Pepe del Sichuan: proprietà ed effetti collaterali

Il pepe del Sichuan consiste in una bacca di modeste dimensioni ottenuta dalle piante del genere Zanthoxylum, particolarmente utilizzata nel territorio asiatico, esteticamente simile alla bacca del pepe nero senza però mostrare ulteriori analogie con questa spezia. Il pepe del Sichuan viene utilizzato soprattutto nella tradizione gastronomica orientale cinese, in particolar modo nel Sichuan dal quale la spezia assume la propria denominazione.



Oltre alla Cina il pepe di Sichuan viene usato anche in Nepal, Tibet, Bhutan e Giappone.

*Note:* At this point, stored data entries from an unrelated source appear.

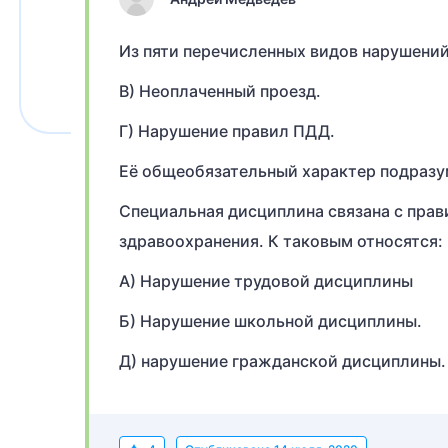
Из пяти перечисленных видов нарушений
В) Неоплаченный проезд.
Г) Нарушение правил ПДД.
Её общеобязательный характер подразум
Специальная дисциплина связана с прав
здравоохранения. К таковым относятся:
А) Нарушение трудовой дисциплины
Б) Нарушение школьной дисциплины.
Д) нарушение гражданской дисциплины.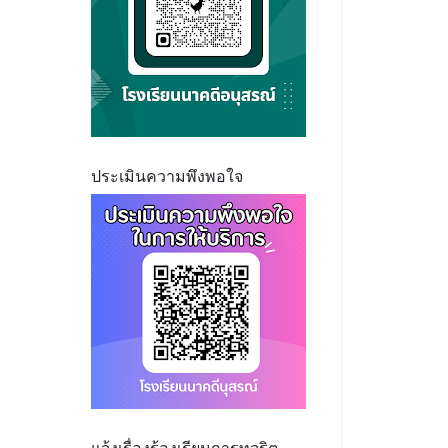
ประเมินความพึงพอใจ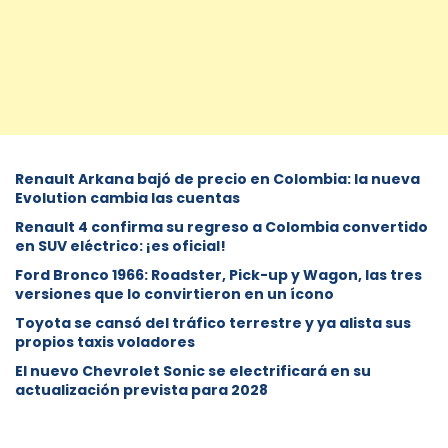
Renault Arkana bajó de precio en Colombia: la nueva
Evolution cambia las cuentas
Renault 4 confirma su regreso a Colombia convertido
en SUV eléctrico: ¡es oficial!
Ford Bronco 1966: Roadster, Pick-up y Wagon, las tres
versiones que lo convirtieron en un ícono
Toyota se cansó del tráfico terrestre y ya alista sus
propios taxis voladores
El nuevo Chevrolet Sonic se electrificará en su
actualización prevista para 2028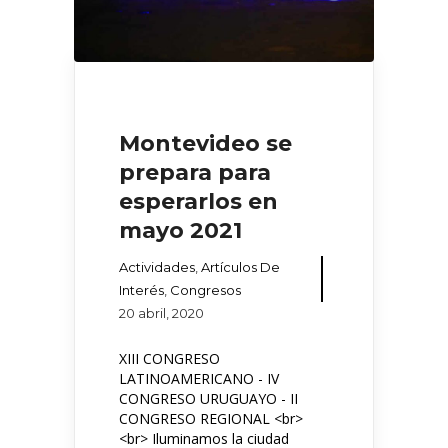
Montevideo se
prepara para
esperarlos en
mayo 2021
Actividades
,
Artículos De
Interés
,
Congresos
20 abril, 2020
XIII CONGRESO
LATINOAMERICANO - IV
CONGRESO URUGUAYO - II
CONGRESO REGIONAL <br>
<br> Iluminamos la ciudad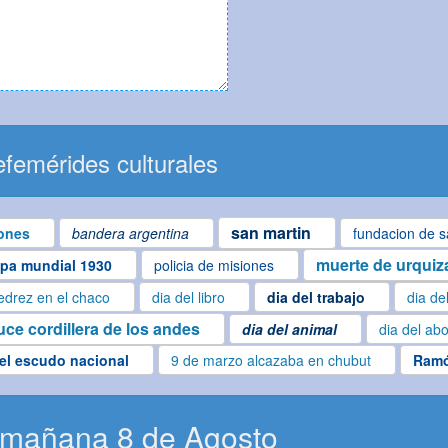
femérides culturales
san martin
ones
bandera argentina
fundacion de s
muerte de urquiz
pa mundial 1930
policia de misiones
edrez en el chaco
dia del libro
dia del trabajo
dia de
uce cordillera de los andes
dia del animal
dia del ab
del escudo nacional
9 de marzo alcazaba en chubut
Ramó
 mañana 8 de Agosto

La spezia assume diverse denominazioni a seconda dei paesi dove viene principalmente utilizzato. In Giappone la spezia viene chiamata sanshō utilizzando in cucina anche le parti delle foglie della pianta. In Cina la spezia viene chiamata huājiāo, tradotta in “pepe di montagna”. In Corea il sale del Sichian viene chiamato chopinamu, chiamato invece timur in Nepal, gyer ma o e-ma o kham in Tibet. A seconda delle diverse regioni indiane il sale di Sichuan viene chiamato tepal o tirphal, oppure ancora teppal. In America e Europa la spezia viene denominata pepe del Sichuan o fiore di pepe, reperibile all’interno dei mercati anche sotto i nomi di pepe cinese, pepe giapponese o sansho, pepe nepalese, pepe-limone indonesiano.

Ma quali sono gli effetti collaterali del pepe di Sichuan e i suoi maggiori impieghi in cucina? Attraverso questo nuovo articolo ci occuperemo di approfondire tutte le caratteristiche della spezia, soffermandoci su tutti gli aspetti più importanti.



Utilizzi in cucina del pepe di Sichuan

Il pepe del Sichuan viene ampiamente utilizzato in cucina in rapporto al suo sapore non pungente a differenza della sua stessa denominazione, differenziandosi dal pepe nero e dal peperoncino. La spezia è caratterizzata da un’aroma di limone lasciando in bocca una lieve sensazione di intorpidimento data dal 3% della sostanza contenuta, la hydroxy-alpha-sanshool. Dalla pianta vengono scartati i semi utilizzando invece soltanto i gusci del pepe del Sichuan tostati e macinati in precedenza al loro utilizzo in cucina, generalmente aggiunto alle pietanze a fuoco spento.

Nella tradizione gastronomica cinese la spezia viene spesso accompagnata allo zenzero e all’anice stellato, in pietanze a base di melanzane fritte, pesce, anatra, pollo. In commercio la spezia può essere acquistata anche sotto forma di olio di pepe del Sichuan comprendendo zenzero, zucchero di canna e aceto di riso. In Giappone la spezia viene abbinata ai tagliolini, zuppe e ai classici piatti a base di pollo. Nel territorio italiano il pepe del Sichuan si presta ad alcune preparazioni dolciarie a base di fragole o frutti rossi servite all’interno dei ristoranti. Sotto forma di miscela di spezie il pepe di Sichuan si trova nella Mala, nell’Hua jiao yan, nel Shichimi. 

Controindicazioni del pepe di Sichuan

Quali sono le controindicazioni del pepe di Sichuan? Dal 1968 al 2005 si registrò un blocco delle importazioni di pepe di Sichuan all’interno degli Stati Uniti d’America, sotto la causa di una malattia vegetale legate alle piante denominata il cancro del limone, in relazione alla stessa appartenenza alla famiglia delle Rutacee, dalla quale deriva anche l’agrume. Il divieto fu revocato dal 2005, mentre le piante importate continuano tuttavia ad essere preventivamente sterilizzate.